Pandas Parquet Import
Introduction
The Parquet format is a columnar storage file format designed for efficient data processing and storage. It's becoming increasingly popular in the data science ecosystem due to its performance benefits and compatibility with big data frameworks. In this tutorial, we'll learn how to import Parquet files into pandas DataFrames and explore the advantages of using this format for data analysis tasks.
Parquet offers several benefits over other file formats:
- Columnar storage: Data is stored column-wise rather than row-wise, enabling more efficient querying and compression
- Schema preservation: Data types and column names are stored with the data
- Compression: Built-in compression reduces file size significantly
- Performance: Much faster read/write operations than CSV or JSON files
- Big data compatibility: Works seamlessly with tools like Apache Spark, Hadoop, and Dask
Prerequisites
To work with Parquet files, you'll need to install the pyarrow
or fastparquet
engine. We'll use pyarrow
in this tutorial:
pip install pandas pyarrow
Basic Parquet Import
Let's start with the simplest way to read a Parquet file into a pandas DataFrame:
import pandas as pd
# Read a Parquet file
df = pd.read_parquet('data.parquet')
# Display the DataFrame
print(df.head())
Output:
id name age city
0 1 Alice 25 New York
1 2 Bob 30 Chicago
2 3 Charlie 35 Boston
3 4 David 40 Seattle
4 5 Emma 28 Denver
The read_parquet()
function automatically handles importing the data with the appropriate schema and data types.
Customizing Parquet Import
Specifying the Engine
You can explicitly specify which engine to use:
# Using pyarrow engine
df = pd.read_parquet('data.parquet', engine='pyarrow')
# Or using fastparquet engine (requires fastparquet package)
# df = pd.read_parquet('data.parquet', engine='fastparquet')
Reading Specific Columns
For large datasets, you might want to read only specific columns:
# Read only specific columns
df = pd.read_parquet('data.parquet', columns=['name', 'age'])
print(df.head())
Output:
name age
0 Alice 25
1 Bob 30
2 Charlie 35
3 David 40
4 Emma 28
Reading From Different Sources
Pandas can read Parquet files from various sources:
# From a local file
df1 = pd.read_parquet('data.parquet')
# From a URL
df2 = pd.read_parquet('https://example.com/data.parquet')
# From S3 (requires s3fs package)
# df3 = pd.read_parquet('s3://bucket/data.parquet')
# From a BytesIO object
import io
with open('data.parquet', 'rb') as f:
content = f.read()
df4 = pd.read_parquet(io.BytesIO(content))

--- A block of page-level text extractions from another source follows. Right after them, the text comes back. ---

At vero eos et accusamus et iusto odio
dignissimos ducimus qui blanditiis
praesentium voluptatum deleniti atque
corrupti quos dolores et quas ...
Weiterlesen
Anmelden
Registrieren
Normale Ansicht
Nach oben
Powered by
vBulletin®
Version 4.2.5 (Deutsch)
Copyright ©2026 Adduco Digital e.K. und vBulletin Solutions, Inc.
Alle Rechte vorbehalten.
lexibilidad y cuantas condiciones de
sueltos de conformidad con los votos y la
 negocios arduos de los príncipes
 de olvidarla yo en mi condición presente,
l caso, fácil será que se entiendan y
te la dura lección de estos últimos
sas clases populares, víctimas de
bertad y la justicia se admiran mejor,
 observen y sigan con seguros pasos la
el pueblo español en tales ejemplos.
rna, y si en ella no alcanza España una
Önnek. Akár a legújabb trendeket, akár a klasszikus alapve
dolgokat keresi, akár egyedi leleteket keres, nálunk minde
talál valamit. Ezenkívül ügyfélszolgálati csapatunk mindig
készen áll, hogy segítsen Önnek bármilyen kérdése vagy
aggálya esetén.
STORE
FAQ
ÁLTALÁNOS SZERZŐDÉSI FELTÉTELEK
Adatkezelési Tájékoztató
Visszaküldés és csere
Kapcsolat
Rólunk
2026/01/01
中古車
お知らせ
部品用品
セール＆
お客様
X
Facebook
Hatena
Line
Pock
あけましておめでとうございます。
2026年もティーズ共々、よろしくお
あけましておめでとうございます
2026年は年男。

Exploring Parquet Metadata
Parquet files store metadata that provides information about the schema:
import pyarrow.parquet as pq
# Get metadata from a Parquet file
parquet_file = pq.ParquetFile('data.parquet')
metadata = parquet_file.metadata
# Print basic file information
print(f"Number of rows: {metadata.num_rows}")

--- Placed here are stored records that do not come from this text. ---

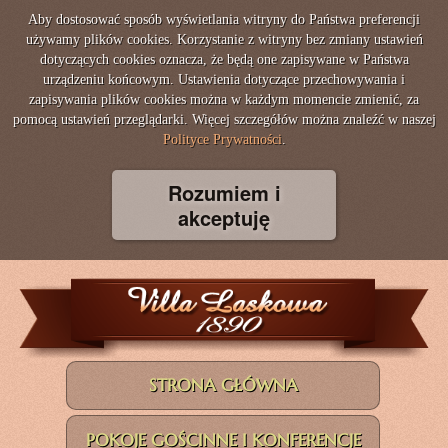
Aby dostosować sposób wyświetlania witryny do Państwa preferencji
używamy plików cookies. Korzystanie z witryny bez zmiany ustawień
dotyczących cookies oznacza, że będą one zapisywane w Państwa
urządzeniu końcowym. Ustawienia dotyczące przechowywania i
zapisywania plików cookies można w każdym momencie zmienić, za
pomocą ustawień przeglądarki. Więcej szczegółów można znaleźć w naszej
Polityce Prywatności
.
Rozumiem i
akceptuję
STRONA GŁÓWNA
POKOJE GOŚCINNE I KONFERENCJE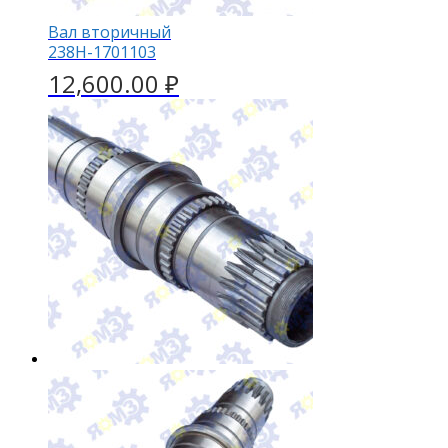
Вал вторичный
238Н-1701103
12,600.00
₽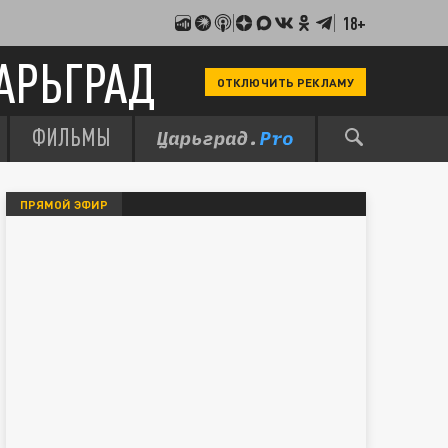
18+
АРЬГРАД
ОТКЛЮЧИТЬ РЕКЛАМУ
ФИЛЬМЫ
ПРЯМОЙ ЭФИР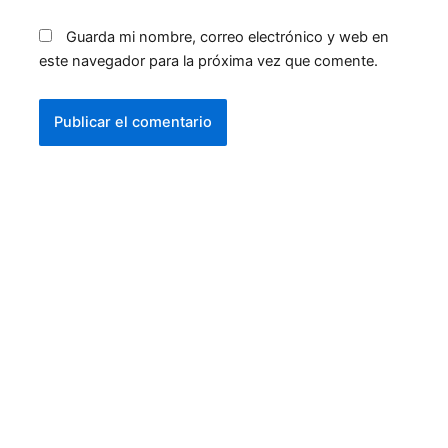
Guarda mi nombre, correo electrónico y web en
este navegador para la próxima vez que comente.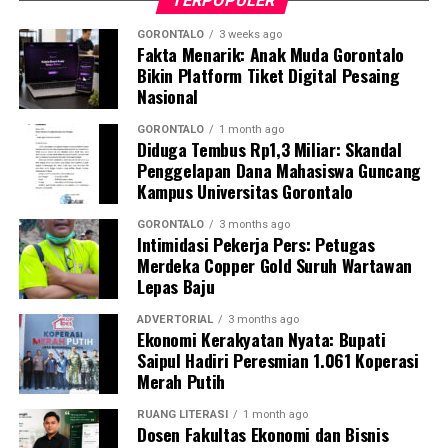
TERPOPULER
kondusif, dan tanpa hambatan.
GORONTALO
3 weeks ago
Fakta Menarik: Anak Muda Gorontalo
Kombes Pol. Maruly menegaskan, Polda Gorontalo tidak
Bikin Platform Tiket Digital Pesaing
akan berhenti pada tindakan penyegelan semata.
Nasional
Pihaknya kini tengah melakukan penelusuran mendalam
terhadap pihak-pihak yang terafiliasi dengan aktivitas
GORONTALO
1 month ago
Diduga Tembus Rp1,3 Miliar: Skandal
tambang ilegal tersebut.
Penggelapan Dana Mahasiswa Guncang
Kampus Universitas Gorontalo
“Sebagai tindak lanjut, Ditreskrimsus Polda Gorontalo
akan menelusuri seluruh pihak yang terlibat, mulai dari
GORONTALO
3 months ago
pemilik lubang tambang, para pekerja di lapangan,
Intimidasi Pekerja Pers: Petugas
Merdeka Copper Gold Suruh Wartawan
hingga pengelola tempat rendaman material,” pungkas
Lepas Baju
Maruly.
ADVERTORIAL
3 months ago
Ekonomi Kerakyatan Nyata: Bupati
Saipul Hadiri Peresmian 1.061 Koperasi
Merah Putih
RUANG LITERASI
1 month ago
Dosen Fakultas Ekonomi dan Bisnis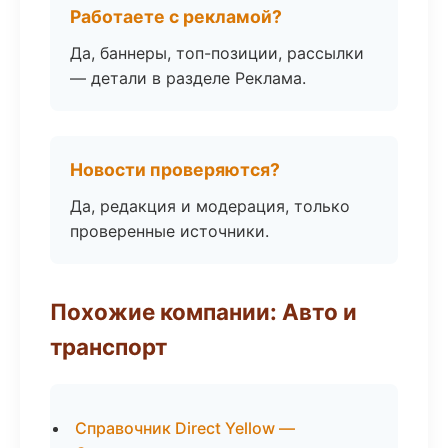
Работаете с рекламой?
Да, баннеры, топ-позиции, рассылки
— детали в разделе Реклама.
Новости проверяются?
Да, редакция и модерация, только
проверенные источники.
Похожие компании: Авто и
транспорт
Справочник Direct Yellow —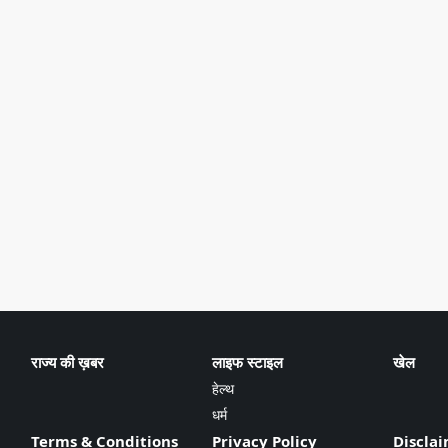
राज्य की ख़बर
लाइफ स्टाइल
खेल
हेल्थ
धर्म
Terms & Conditions
Privacy Policy
Discla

print(f"Number of columns: {metadata.num_columns}")
print(f"Created by: {metadata.created_by}")
# Print schema information
print("\nSchema:")
schema = parquet_file.schema
print(schema)
Output:
Number of rows: 1000
Number of columns: 4
Created by: parquet-cpp version 1.5.1-SNAPSHOT
Schema:
id: INT64
name: UTF8
age: INT64
city: UTF8
Handling Partitioned Parquet Data
Parquet supports partitioning data across multiple files based on column values, which is common in big data systems:
# Read a partitioned dataset
# In this example, data is partitioned by 'year' and 'month' columns
df = pd.read_parquet('partitioned_data/')

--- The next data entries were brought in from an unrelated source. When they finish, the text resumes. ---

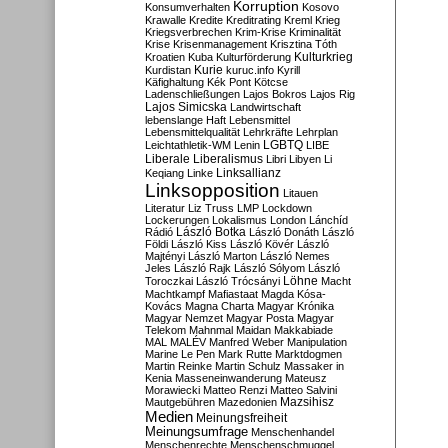
Korruption
Konsumverhalten
Kosovo
Krawalle
Kredite
Kreditrating
Kreml
Krieg
Kriegsverbrechen
Krim-Krise
Kriminalität
Krise
Krisenmanagement
Krisztina Tóth
Kulturkrieg
Kroatien
Kuba
Kulturförderung
Kurdistan
Kurie
kuruc.info
Kyrill
Käfighaltung
Kék Pont
Kötcse
Ladenschließungen
Lajos Bokros
Lajos Rig
Lajos Simicska
Landwirtschaft
lebenslange Haft
Lebensmittel
Lebensmittelqualität
Lehrkräfte
Lehrplan
LGBTQ
Leichtathletik-WM
Lenin
LIBE
Liberale
Liberalismus
Libri
Libyen
Li
Linksallianz
Keqiang
Linke
Linksopposition
Litauen
Literatur
Liz Truss
LMP
Lockdown
Lockerungen
Lokalismus
London
Lánchíd
Rádió
László Botka
László Donáth
László
Földi
László Kiss
László Kövér
László
Majtényi
László Marton
László Nemes
Jeles
László Rajk
László Sólyom
László
Löhne
Toroczkai
László Trócsányi
Macht
Machtkampf
Mafiastaat
Magda Kósa-
Kovács
Magna Charta
Magyar Krónika
Magyar Nemzet
Magyar Posta
Magyar
Telekom
Mahnmal
Maidan
Makkabiade
MAL
MALÉV
Manfred Weber
Manipulation
Marine Le Pen
Mark Rutte
Marktdogmen
Martin Reinke
Martin Schulz
Massaker in
Kenia
Masseneinwanderung
Mateusz
Morawiecki
Matteo Renzi
Matteo Salvini
Mautgebühren
Mazedonien
Mazsihisz
Medien
Meinungsfreiheit
Meinungsumfrage
Menschenhandel
Menschenrechte
Menschenschmuggel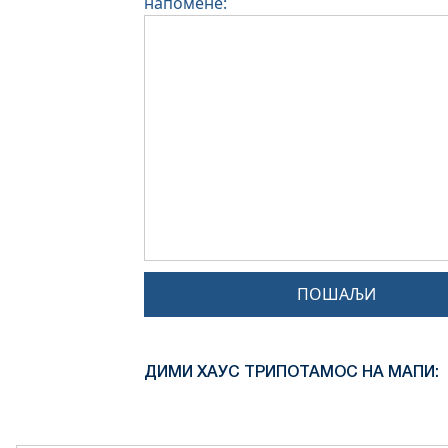
напомене:
ПОШАЉИ
ДИМИ ХАУС ТРИПОТАМОС НА МАПИ:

# The partitioning columns are included automatically
print(df.head())
Output:
id name age city year month
0 1 Alice 25 New York 2022 01
1 2 Bob 30 Chicago 2022 01
2 3 Charlie 35 Boston 2022 01
3 4 David 40 Seattle 2022 02
4 5 Emma 28 Denver 2022 02
Converting Between Formats
CSV to Parquet
Converting a CSV file to Parquet can significantly improve performance:
# Read CSV file
csv_df = pd.read_csv('data.csv')
# Write to Parquet format
csv_df.to_parquet('data.parquet')
# Check file sizes
import os
csv_size = os.path.getsize('data.csv')
parquet_size = os.path.getsize('data.parquet')
print(f"CSV file size: {csv_size:,} bytes")
print(f"Parquet file size: {parquet_size:,} bytes")
print(f"Compression ratio: {csv_size / parquet_size:.2f}x")
Output:
CSV file size: 1,234,567 bytes
Parquet file size: 246,913 bytes
Compression ratio: 5.00x
Real-World Example: Analyzing Large Datasets
Let's see a practical example of working with a large dataset in Parquet format. In this example, we'll analyze a dataset of flight delays:
import pandas as pd
import matplotlib.pyplot as plt
# Read flight data from Parquet (much faster than CSV for large data)
flights = pd.read_parquet('flights.parquet')
# Show dataset information
print(flights.info())
# Calculate average delay by airline
avg_delays = flights.groupby('airline')['arrival_delay'].mean().sort_values()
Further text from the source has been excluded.